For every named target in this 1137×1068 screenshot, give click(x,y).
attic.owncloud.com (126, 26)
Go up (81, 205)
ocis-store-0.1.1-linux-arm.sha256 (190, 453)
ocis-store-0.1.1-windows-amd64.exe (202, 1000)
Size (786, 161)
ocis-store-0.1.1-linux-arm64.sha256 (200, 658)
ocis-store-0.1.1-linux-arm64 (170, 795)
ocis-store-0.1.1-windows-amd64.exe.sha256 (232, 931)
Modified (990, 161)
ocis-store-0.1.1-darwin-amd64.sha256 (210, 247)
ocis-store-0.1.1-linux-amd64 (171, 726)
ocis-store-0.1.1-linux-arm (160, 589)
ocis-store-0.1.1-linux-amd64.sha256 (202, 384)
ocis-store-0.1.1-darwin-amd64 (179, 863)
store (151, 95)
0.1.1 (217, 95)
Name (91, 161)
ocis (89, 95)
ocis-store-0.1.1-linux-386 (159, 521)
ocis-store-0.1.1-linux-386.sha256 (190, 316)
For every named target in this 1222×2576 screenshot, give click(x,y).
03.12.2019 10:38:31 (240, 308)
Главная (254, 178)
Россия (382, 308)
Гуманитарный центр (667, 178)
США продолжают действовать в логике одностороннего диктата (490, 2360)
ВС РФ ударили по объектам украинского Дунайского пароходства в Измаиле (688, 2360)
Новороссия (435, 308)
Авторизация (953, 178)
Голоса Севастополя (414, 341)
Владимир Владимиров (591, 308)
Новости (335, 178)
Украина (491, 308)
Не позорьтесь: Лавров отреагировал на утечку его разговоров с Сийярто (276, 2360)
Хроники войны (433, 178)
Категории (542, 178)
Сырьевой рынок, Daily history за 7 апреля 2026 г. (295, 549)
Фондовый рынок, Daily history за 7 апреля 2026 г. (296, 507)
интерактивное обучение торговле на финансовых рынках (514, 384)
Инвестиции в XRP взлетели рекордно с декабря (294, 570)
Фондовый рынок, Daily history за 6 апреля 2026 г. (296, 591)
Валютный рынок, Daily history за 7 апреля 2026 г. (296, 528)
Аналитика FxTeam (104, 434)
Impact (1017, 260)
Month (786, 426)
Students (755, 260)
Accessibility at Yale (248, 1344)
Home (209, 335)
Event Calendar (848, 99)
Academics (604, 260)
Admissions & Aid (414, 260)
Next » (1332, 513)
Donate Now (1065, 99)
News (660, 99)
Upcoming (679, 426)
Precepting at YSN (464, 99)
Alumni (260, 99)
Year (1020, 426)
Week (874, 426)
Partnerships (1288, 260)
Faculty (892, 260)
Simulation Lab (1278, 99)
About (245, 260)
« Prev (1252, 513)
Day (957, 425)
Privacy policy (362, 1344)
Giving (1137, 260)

== Prompt ==
Take exactly the lines from the one containing "ocis-store-0.1.1-linux-arm64 (170, 795)" through the one containing "Фондовый рынок, Daily history за 6" in the data above, and output them with nothing added.

== Exercise solution ==
ocis-store-0.1.1-linux-arm64 (170, 795)
ocis-store-0.1.1-windows-amd64.exe.sha256 (232, 931)
Modified (990, 161)
ocis-store-0.1.1-darwin-amd64.sha256 (210, 247)
ocis-store-0.1.1-linux-amd64 (171, 726)
ocis-store-0.1.1-linux-arm (160, 589)
ocis-store-0.1.1-linux-amd64.sha256 (202, 384)
ocis-store-0.1.1-darwin-amd64 (179, 863)
store (151, 95)
0.1.1 (217, 95)
Name (91, 161)
ocis (89, 95)
ocis-store-0.1.1-linux-386 (159, 521)
ocis-store-0.1.1-linux-386.sha256 (190, 316)
For every named target in this 1222×2576 screenshot, give click(x,y).
03.12.2019 10:38:31 (240, 308)
Главная (254, 178)
Россия (382, 308)
Гуманитарный центр (667, 178)
США продолжают действовать в логике одностороннего диктата (490, 2360)
ВС РФ ударили по объектам украинского Дунайского пароходства в Измаиле (688, 2360)
Новороссия (435, 308)
Авторизация (953, 178)
Голоса Севастополя (414, 341)
Владимир Владимиров (591, 308)
Новости (335, 178)
Украина (491, 308)
Не позорьтесь: Лавров отреагировал на утечку его разговоров с Сийярто (276, 2360)
Хроники войны (433, 178)
Категории (542, 178)
Сырьевой рынок, Daily history за 7 апреля 2026 г. (295, 549)
Фондовый рынок, Daily history за 7 апреля 2026 г. (296, 507)
интерактивное обучение торговле на финансовых рынках (514, 384)
Инвестиции в XRP взлетели рекордно с декабря (294, 570)
Фондовый рынок, Daily history за 6 апреля 2026 г. (296, 591)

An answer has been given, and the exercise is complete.